ANO: 26 | Nº: 6589
15/01/2020 Fogo cruzado

Governo regulariza mais de 140 imóveis da extinta Cohab em Bagé

Foto: Saul Teixeira/Ascom SOP

Secretário acompanhou mutirões realizados em municípios do interior
Secretário acompanhou mutirões realizados em municípios do interior
Integrando uma das metas do governo estadual para a redução do deficit habitacional, o processo de regularização dos imóveis da extinta Companhia de Habitação do Estado do Rio Grande do Sul (Cohab/RS) contabiliza 1,5 mil unidades contempladas, em 2019, pela secretaria de Obras e Habitação. Em Bagé, de acordo com levantamento da pasta, 148 residências foram regularizadas no ano passado.
Entre as diretrizes adotadas para o sucesso da iniciativa está a isenção do Imposto de Transmissão de Bens Imóveis (ITBI), por parte das prefeituras (medida adotada em Bagé, com aprovação da Câmara, a redução das taxas proporcionada pelos cartórios, com apoio da Defensoria Pública, e a desburocratização dos processos por parte da secretaria. Além do trabalho habitual, em 2019 foram realizados mutirões de atendimento nos municípios de Gravataí, Passo Fundo e Santa Maria. Também foram regularizados imóveis em Dom Pedrito e em Pinheiro Machado.
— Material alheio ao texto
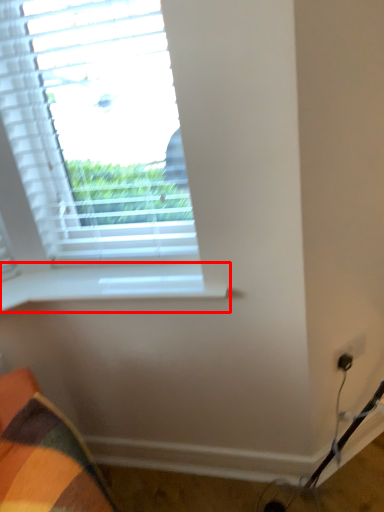 Question: From the image's perspective, where is window sill (annotated by the red box) located in relation to window in the image?

Choices:
 (A) above
 (B) below

Answer: (B)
O secretário estadual de Obras e Habitação, José Stédile, destaca que a pasta trabalha ‘de forma conjunta com as prefeituras, deslocando aos municípios uma equipe técnica para auxiliar as famílias nas ações de regularização dos imóveis da extinta Cohab’. “Conseguimos superar a meta em 2019, com uma equipe menos numerosa do que a existente em 2018. Além disso, realizamos cerca de 500 regularizações a mais que no ano anterior”, comemora.
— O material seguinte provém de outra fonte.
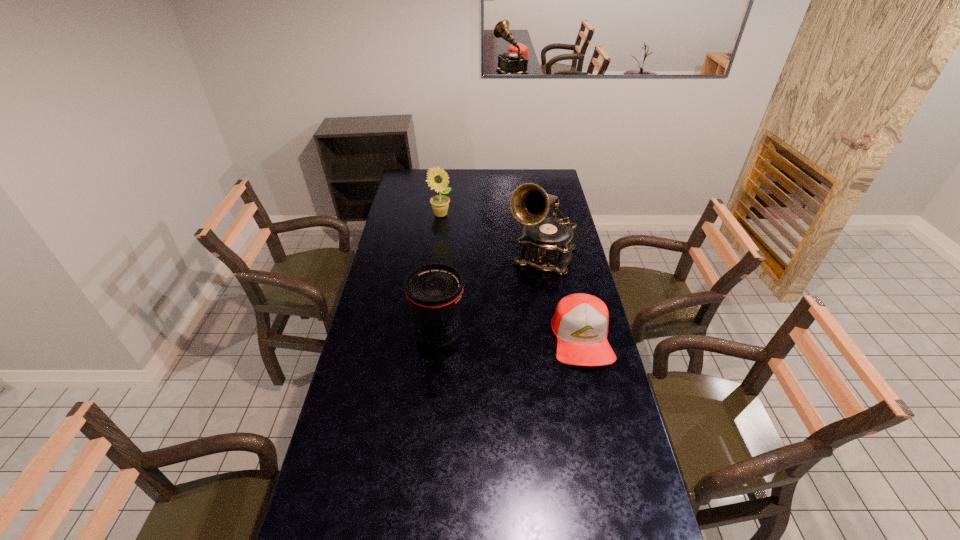 The height and width of the screenshot is (540, 960). I want to click on telephoto lens, so click(x=434, y=291).

Find the location of a particular element. The width and height of the screenshot is (960, 540). baseball cap is located at coordinates tap(580, 322).

You are a GUI agent. You are given a task and a screenshot of the screen. Output one action in this format:
    pyautogui.click(x=<x>, y=<y>)
    Task: Click on the tallest object
    The height and width of the screenshot is (540, 960).
    Given the screenshot: What is the action you would take?
    pyautogui.click(x=546, y=244)

You are a GUI agent. You are given a task and a screenshot of the screen. Output one action in this format:
    pyautogui.click(x=<x>, y=<y>)
    Task: Click on the third nearest object
    This screenshot has width=960, height=540.
    Given the screenshot: What is the action you would take?
    pyautogui.click(x=546, y=244)

At what (x,y) coordinates should I click in order to perform the action: click on sunflower. Please return your answer as a coordinate pair (x, y). Looking at the image, I should click on (437, 179).

Locate an element on the screen. vacant space located 0.350m on the front of the telephoto lens is located at coordinates (428, 451).

Locate an element on the screen. The image size is (960, 540). free space located 0.350m on the front-facing side of the baseball cap is located at coordinates (612, 470).

Where is `free space located 0.070m on the horn of the tallest object`? This screenshot has width=960, height=540. free space located 0.070m on the horn of the tallest object is located at coordinates (529, 287).

Find the location of a particular element. The width and height of the screenshot is (960, 540). vacant space located on the horn of the tallest object is located at coordinates (519, 309).

At what (x,y) coordinates should I click in order to perform the action: click on free space located on the horn of the tallest object. Please return your answer as a coordinate pair (x, y). Looking at the image, I should click on (521, 305).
O governo do Estado propôs alterações na legislação da extinta Cohab em 2015, com uma lei  que permitiu aos moradores facilidades no reconhecimento da titularidade dos imóveis já quitados, concedendo a escritura pública definitiva ao atual morador que comprove, por meio de documentos e testemunhas, a ocupação do imóvel pelo período mínimo de cinco anos, como sendo moradia própria ou de sua família, e não ser proprietário de outro imóvel.
Moradores que possuem os denominados ‘contratos de gaveta’ e até então estavam impedidos, em sua grande maioria, de receber a escritura, por falta de documentos, terão a facilidade de reconhecimento da titularidade administrativamente (sem processo judicial de usucapião). O esforço visa a regularização fundiária dos imóveis já quitados, ainda em nome do Estado. Atualmente, o Rio Grande do Sul possui mais de 50 mil imóveis para quitação ou comercialização, distribuídos em cerca de 130 municípios.